Finance Minister Chrystia Freeland says the need for MPs to approve a new round of pandemic aid has become more important amid fears related to the omicron variant of Covid-19.
Speaking to the House of Commons finance committee, Freeland says the variant has injected renewed uncertainty into the economy, in arguing for the government’s latest benefits package.
The Liberals are proposing to extend pandemic aid until early May to still-hurting businesses and provide a $300-a-week benefit to workers subject to a lockdown as part of a $7.4 billion aid bill before the House of Commons.
The Liberals want the bill, known as C-2, to get approval before parliamentarians go on their winter break at the end of next week.
Freeland said the lockdown support contained in the bill would act as an economic insurance policy if there is another surge in the virus or new variants of concern.
“I don’t want to give Canadians the impression that I think our work is finished or that I think there are no concerns left with omicron,” she told the committee.
“These are real challenges.”
Cabinet gets to decide what regions are in a lockdown to qualify under the terms of the bill.

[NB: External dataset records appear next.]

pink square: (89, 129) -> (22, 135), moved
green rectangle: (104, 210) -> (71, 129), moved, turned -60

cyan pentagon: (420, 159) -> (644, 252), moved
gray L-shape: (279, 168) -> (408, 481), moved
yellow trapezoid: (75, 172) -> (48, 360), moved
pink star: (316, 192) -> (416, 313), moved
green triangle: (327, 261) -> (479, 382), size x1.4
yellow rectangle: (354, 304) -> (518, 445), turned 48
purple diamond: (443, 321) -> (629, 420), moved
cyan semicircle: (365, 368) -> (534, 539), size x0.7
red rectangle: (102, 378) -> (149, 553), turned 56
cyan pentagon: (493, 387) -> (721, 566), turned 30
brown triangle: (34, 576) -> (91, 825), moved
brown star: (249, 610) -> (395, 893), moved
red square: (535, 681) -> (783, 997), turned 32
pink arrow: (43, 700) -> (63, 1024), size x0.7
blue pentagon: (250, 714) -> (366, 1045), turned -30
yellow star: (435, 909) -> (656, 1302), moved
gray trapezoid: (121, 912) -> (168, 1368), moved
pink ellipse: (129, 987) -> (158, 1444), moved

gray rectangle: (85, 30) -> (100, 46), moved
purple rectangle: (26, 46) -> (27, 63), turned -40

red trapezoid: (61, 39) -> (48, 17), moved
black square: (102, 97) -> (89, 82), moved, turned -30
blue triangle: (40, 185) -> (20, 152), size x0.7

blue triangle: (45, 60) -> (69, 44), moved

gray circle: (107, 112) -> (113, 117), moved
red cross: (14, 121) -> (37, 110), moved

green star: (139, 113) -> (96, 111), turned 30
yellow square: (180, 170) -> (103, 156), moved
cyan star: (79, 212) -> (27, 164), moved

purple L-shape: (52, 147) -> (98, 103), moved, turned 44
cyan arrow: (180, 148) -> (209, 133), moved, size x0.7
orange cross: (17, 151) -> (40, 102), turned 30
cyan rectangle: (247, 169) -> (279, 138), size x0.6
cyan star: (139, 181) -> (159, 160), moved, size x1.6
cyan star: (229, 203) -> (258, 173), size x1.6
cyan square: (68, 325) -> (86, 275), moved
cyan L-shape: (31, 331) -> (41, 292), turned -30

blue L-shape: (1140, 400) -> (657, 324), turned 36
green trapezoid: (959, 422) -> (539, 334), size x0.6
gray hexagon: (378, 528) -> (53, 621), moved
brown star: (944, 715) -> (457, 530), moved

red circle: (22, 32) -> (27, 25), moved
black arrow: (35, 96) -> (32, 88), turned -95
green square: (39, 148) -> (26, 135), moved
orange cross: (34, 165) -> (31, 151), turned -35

Freeland said the government would be open regions asking for the help, but wasn’t aware of any requests since the measures were announced last month.
Under questioning from NDP finance critic Daniel Blaikie, Freeland said she hoped the lockdown support wouldn’t be needed. She later added that officials were making “some additional calculations” on costs for the benefit in light of the variant, which would be outlined in a budget update next week.
Signals coming out of the Finance Department suggest that Tuesday’s economic and fiscal update won’t contain a bevvy of new spending measures, but will rather be limited in scope.
The Canadian Chamber of Commerce on Thursday called on Freeland to provide more than a cursory update and unveil a plan to boost economic growth above the anemic expectations from economists.
“Unless we can achieve sustained growth at a much higher level than we experienced prior to the pandemic, we won’t be building back better, but failing forward,” chamber president Perrin Beatty said in a statement.
“Without significant growth to pay for our social and climate ambitions, we will find ourselves on a path of ill-timed increased taxes for Canadian families and business owners.”
The parliamentary budget officer has estimated that four measures contained in C-2 combined would cost almost $7.1 billion.
Budget officer Yves Giroux’s office has previously estimated that extending the rent subsidy will cost $676 million, and adding extra weeks to the sickness and caregiving benefits would cost $373.8 million and $554 million.
On Thursday, his office estimated a wage subsidy extension would cost over $5.4 billion. The majority, about $4.8 billion, in subsidies flowing to businesses that continue to see a steep, and persistent drop in revenues, and the remaining $666 million going out under a program targeting hard-hit companies in the tourism and hospitality sector.
Thursday’s report said the federal government’s plan to extend its wage subsidy will push the overall price for the program to almost $106.7 billion.
Speaking to a Senate committee in the morning, Giroux noted the government was asking Parliament to approve $8.7 billion in extra spending for this fiscal year. He said total proposed federal spending this fiscal year is just under $400 billion.
“I have concerns, however, with the fact that the government is seeking Parliament’s approval of this additional spending without yet revealing what was spent the year prior,” Giroux told senators, adding he saw no reason for the delay in releasing the accounting documents.